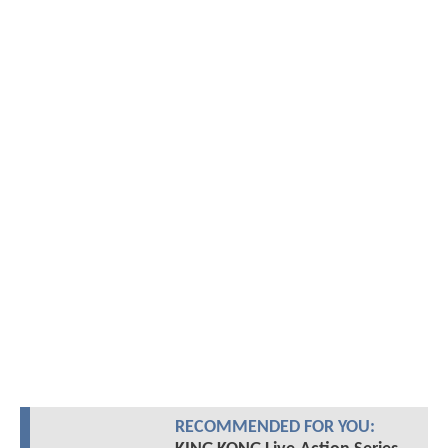
RECOMMENDED FOR YOU:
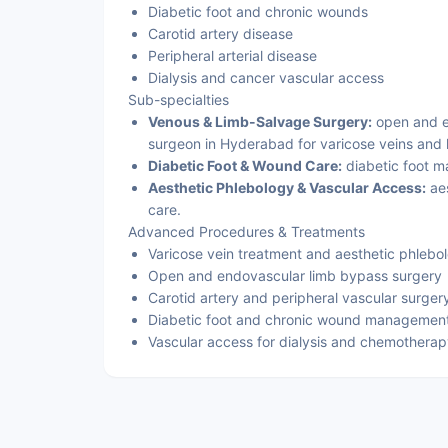
Diabetic foot and chronic wounds
Carotid artery disease
Peripheral arterial disease
Dialysis and cancer vascular access
Sub-specialties
Venous & Limb-Salvage Surgery:
open and en
surgeon in Hyderabad for varicose veins and 
Diabetic Foot & Wound Care:
diabetic foot 
Aesthetic Phlebology & Vascular Access:
aes
care.
Advanced Procedures & Treatments
Varicose vein treatment and aesthetic phlebo
Open and endovascular limb bypass surgery
Carotid artery and peripheral vascular surger
Diabetic foot and chronic wound managemen
Vascular access for dialysis and chemothera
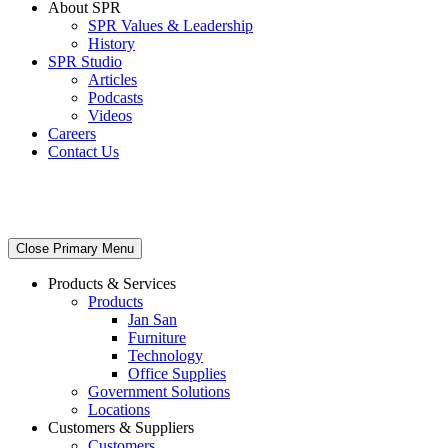
About SPR
SPR Values & Leadership
History
SPR Studio
Articles
Podcasts
Videos
Careers
Contact Us
Close Primary Menu
Products & Services
Products
Jan San
Furniture
Technology
Office Supplies
Government Solutions
Locations
Customers & Suppliers
Customers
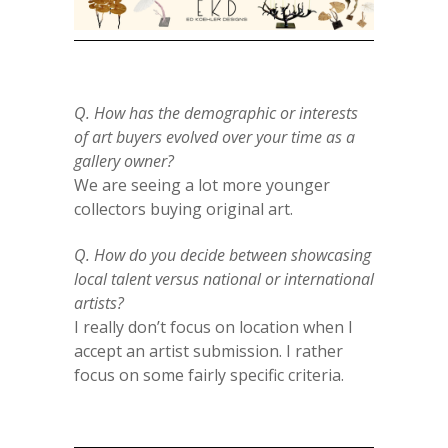
Q. How has the demographic or interests
of art buyers evolved over your time as a
gallery owner?
We are seeing a lot more younger
collectors buying original art.
Q. How do you decide between showcasing
local talent versus national or international
artists?
I really don’t focus on location when I
accept an artist submission. I rather
focus on some fairly specific criteria.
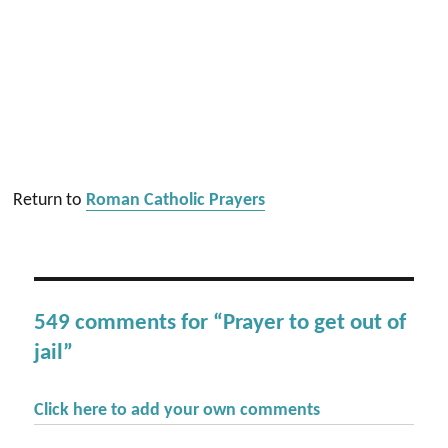
Return to
Roman Catholic Prayers
549 comments for “Prayer to get out of
jail”
Click here to add your own comments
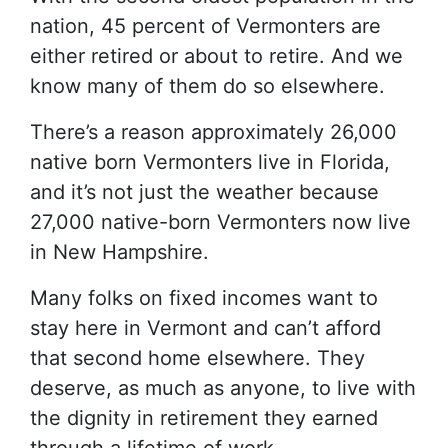
nation, 45 percent of Vermonters are
either retired or about to retire. And we
know many of them do so elsewhere.
There’s a reason approximately 26,000
native born Vermonters live in Florida,
and it’s not just the weather because
27,000 native-born Vermonters now live
in New Hampshire.
Many folks on fixed incomes want to
stay here in Vermont and can’t afford
that second home elsewhere. They
deserve, as much as anyone, to live with
the dignity in retirement they earned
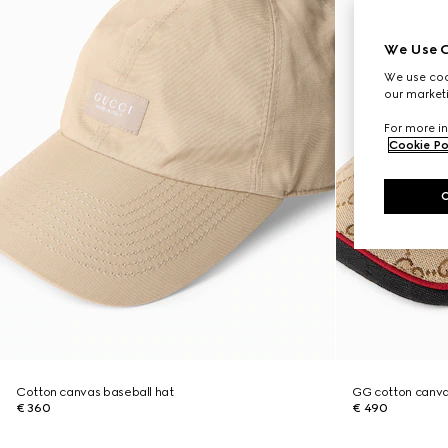
We Use C
We use cook
our marketi
For more in
Cookie Po
Cotton canvas baseball hat
GG cotton canva
€ 360
€ 490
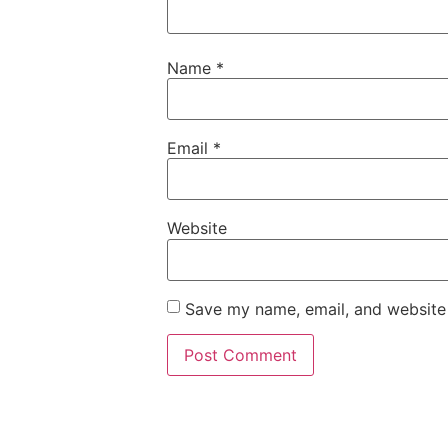
Name
*
Email
*
Website
Save my name, email, and website 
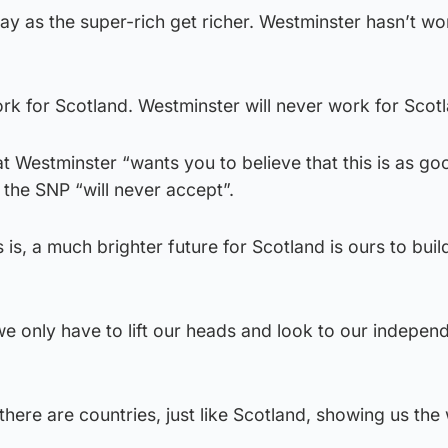
way as the super-rich get richer. Westminster hasn’t wo
k for Scotland. Westminster will never work for Scotl
t Westminster “wants you to believe that this is as goo
 the SNP “will never accept”.
s, a much brighter future for Scotland is ours to build,
we only have to lift our heads and look to our indepen
there are countries, just like Scotland, showing us the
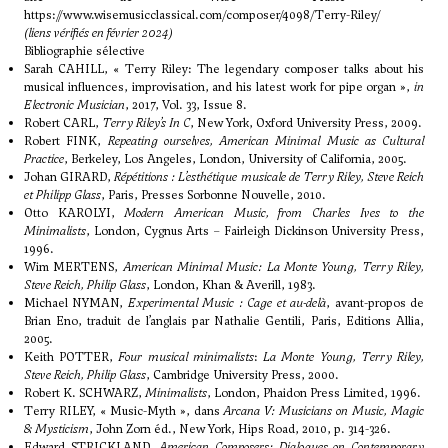
https://www.wisemusicclassical.com/composer/4098/Terry-Riley/
(liens vérifiés en février 2024)
Bibliographie sélective
Sarah CAHILL, « Terry Riley: The legendary composer talks about his
musical influences, improvisation, and his latest work for pipe organ »,
in
Electronic Musician
, 2017, Vol. 33, Issue 8.
Robert CARL,
Terry Riley’s
In C
, New York, Oxford University Press, 2009.
Robert FINK,
Repeating ourselves, American Minimal Music as Cultural
Practice
, Berkeley, Los Angeles, London, University of California, 2005.
Johan GIRARD,
Répétitions : L’esthétique musicale de Terry Riley, Steve Reich
et Philipp Glass
, Paris, Presses Sorbonne Nouvelle, 2010.
Otto KAROLYI,
Modern American Music, from Charles Ives to the
Minimalists
, London, Cygnus Arts – Fairleigh Dickinson University Press,
1996.
Wim MERTENS,
American Minimal Music: La Monte Young, Terry Riley,
Steve Reich, Philip Glass
, London, Khan & Averill, 1983.
Michael NYMAN,
Experimental Music : Cage et au-delà
, avant-propos de
Brian Eno, traduit de l’anglais par Nathalie Gentili, Paris, Editions Allia,
2005.
Keith POTTER,
Four musical minimalists
:
La Monte Young, Terry Riley,
Steve Reich, Philip Glass
, Cambridge University Press, 2000.
Robert K. SCHWARZ,
Minimalists
, London, Phaidon Press Limited, 1996.
Terry RILEY, « Music-Myth », dans
Arcana V: Musicians on Music, Magic
& Mysticism
, John Zorn éd., New York, Hips Road, 2010, p. 314-326.
Edward STRICKLAND,
American Composers: Dialogues on Contemporary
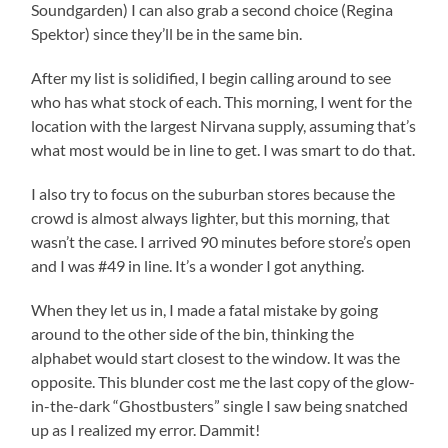
Soundgarden) I can also grab a second choice (Regina
Spektor) since they’ll be in the same bin.
After my list is solidified, I begin calling around to see
who has what stock of each. This morning, I went for the
location with the largest Nirvana supply, assuming that’s
what most would be in line to get. I was smart to do that.
I also try to focus on the suburban stores because the
crowd is almost always lighter, but this morning, that
wasn’t the case. I arrived 90 minutes before store’s open
and I was #49 in line. It’s a wonder I got anything.
When they let us in, I made a fatal mistake by going
around to the other side of the bin, thinking the
alphabet would start closest to the window. It was the
opposite. This blunder cost me the last copy of the glow-
in-the-dark “Ghostbusters” single I saw being snatched
up as I realized my error. Dammit!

________________

◆ Directions for this task
Where a line of the entries above holds the word "around", return that line.

◆ Answer for the task
After my list is solidified, I begin calling around to see
around to the other side of the bin, thinking the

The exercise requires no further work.